Records from a data collection
┌──
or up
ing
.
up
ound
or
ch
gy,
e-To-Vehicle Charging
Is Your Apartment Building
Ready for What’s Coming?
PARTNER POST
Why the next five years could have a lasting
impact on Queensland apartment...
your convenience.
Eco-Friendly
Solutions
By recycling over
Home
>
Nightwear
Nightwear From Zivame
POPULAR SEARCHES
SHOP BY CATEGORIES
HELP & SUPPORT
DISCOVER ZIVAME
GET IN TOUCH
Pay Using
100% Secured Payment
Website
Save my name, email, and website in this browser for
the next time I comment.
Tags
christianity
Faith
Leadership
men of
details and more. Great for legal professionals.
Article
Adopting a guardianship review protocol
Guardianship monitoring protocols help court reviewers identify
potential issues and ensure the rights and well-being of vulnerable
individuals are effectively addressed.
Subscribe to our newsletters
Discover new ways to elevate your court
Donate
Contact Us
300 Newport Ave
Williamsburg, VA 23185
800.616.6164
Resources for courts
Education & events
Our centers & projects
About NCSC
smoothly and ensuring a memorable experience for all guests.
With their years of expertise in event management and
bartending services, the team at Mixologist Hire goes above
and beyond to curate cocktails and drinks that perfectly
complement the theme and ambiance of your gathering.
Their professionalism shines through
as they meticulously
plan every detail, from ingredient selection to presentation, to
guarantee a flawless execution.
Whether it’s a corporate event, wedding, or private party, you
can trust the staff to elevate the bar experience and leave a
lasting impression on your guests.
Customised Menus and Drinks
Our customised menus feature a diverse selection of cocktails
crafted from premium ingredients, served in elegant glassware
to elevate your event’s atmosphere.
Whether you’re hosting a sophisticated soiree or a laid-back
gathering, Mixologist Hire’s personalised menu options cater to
└──
# What you should do
Copy the lines of the entries above that mention "years".

# Output below
Why the next five years could have a lasting
With their years of expertise in event management and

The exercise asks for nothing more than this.